One thing was for sure, Kitty thought, rubbing her eyes: this man understood depression. She’d never read a book that took you so deeply inside the head of a depressive and it was a disturbing experience, which was somehow mirrored by the cataclysmic weather. Dawn was breaking outside with a faint pink glow but still the rain hammered down, bouncing off the sun-parched ground, and the opposite shore of the lake was obscured by low-hanging cloud. Even at eight o’clock it was still so dark that Kitty needed to use her lamp for reading. She decided to drive to the vacation park coffeehouse for a latte and some human company. The novel had put her in a gloomy, introspective mood.

Jeff wasn’t there, but the coffeehouse was full of campers sheltering from the elements. Kitty found a corner and plugged in her laptop to charge, listening to the complaints of the holidaymakers who had hoped to go hiking, canoeing or rafting and instead found themselves with long hours to fill and squabbling children to entertain. The windows misted up with their breath and the loud babble made Kitty feel desperately lonely and, for the first time, homesick. No one paid her any attention as she opened her laptop. First she went to the Guardian website and read about the news back home and the issues that were concerning Guardian readers: government cuts, immigration; the usual stuff.

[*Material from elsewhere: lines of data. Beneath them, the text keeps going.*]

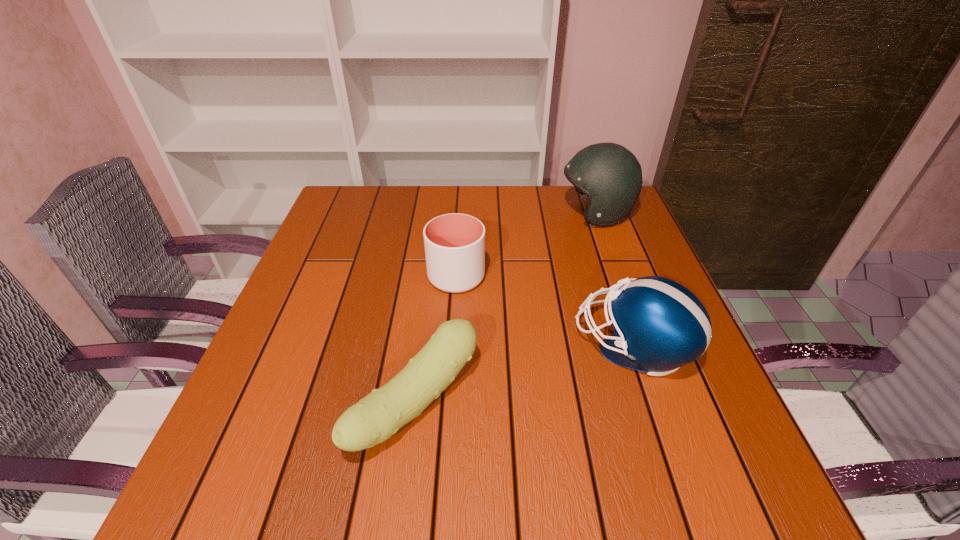 The image size is (960, 540). I want to click on free space located 0.360m at the front of the third shortest object with the faceguard, so point(401,346).

In order to click on free space located 0.350m at the front of the third shortest object with the faceguard in this screenshot , I will do `click(406, 346)`.

The width and height of the screenshot is (960, 540). I want to click on vacant space located 0.170m at the front of the third shortest object with the faceguard, so click(x=494, y=346).

The image size is (960, 540). What are the coordinates of `vacant space located 0.140m on the back of the cup` in the screenshot? It's located at (460, 227).

Image resolution: width=960 pixels, height=540 pixels. I want to click on vacant space located 0.360m on the back of the shortest object, so click(436, 244).

Locate an element on the screen. object present at the far edge is located at coordinates (609, 176).

Identify the location of object located at the near edge. (375, 418).

Where is `object located in the far right corner section of the desktop`? Image resolution: width=960 pixels, height=540 pixels. object located in the far right corner section of the desktop is located at coordinates (609, 176).

Image resolution: width=960 pixels, height=540 pixels. Find the location of `free region at the far edge of the desktop`. free region at the far edge of the desktop is located at coordinates (421, 185).

This screenshot has height=540, width=960. Find the location of `vacant space at the near edge`. vacant space at the near edge is located at coordinates (576, 469).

Her cursor hovered over her email icon and, steeling herself, she clicked to open it. One thousand eight hundred and seventy-five emails were waiting, she was told, and she sipped her latte as they began to flash into her inbox. Tom’s name was prominent among them – the name ‘Tom Fisher, Tom Fisher, Tom Fisher’ flashed past her eyes like strobe lighting – and her chest felt tight. Whatever he had to say, she wasn’t ready to hear it, but she couldn’t help noticing the email headings: ‘I’m so sorry’, ‘Please get in touch’, ‘Urgent – I need to speak to you’, ‘I will always love you’, ‘Please can we talk?’ She let her eye skim down the list but didn’t open any of them. There was a pain in her chest, beneath the ribs on her left side: a hard rock that nagged like a tumour. She tried taking a deep breath and letting it out slowly but the pain persisted. She put her hand over her heart and felt it beating more rapidly than usual and that made her panic. She couldn’t breathe.



Kitty yanked the plug from the wall and closed the laptop, tucking it beneath her arm as she squeezed past the huddle of campers, stepping over backpacks and small children to reach the exit. There was a yell of communal protest when she opened the door, letting in a gust of rain, so she stepped out into the squawl and closed it quickly behind her. She got behind the wheel of the car and pulled out of the car park but her heart was hammering too fast and her breathing was too jagged for her to drive. After a few hundred yards she pulled in to the roadside and bent forward, resting her head on the steering wheel.

What did it mean? Was Tom saying ‘I will always love you but I love Karren as well’? ‘I will always love you but I want a divorce’? What kind of love was he talking about exactly? A month had gone by since that morning when she checked the messages on his mobile phone but she wasn’t ready to hear from Tom yet; that much was obvious. She had been foolish to open the email account. It would take more time before she was able to deal with that situation and all its repercussions. It merely underlined her sense that her marriage had failed, that she had failed.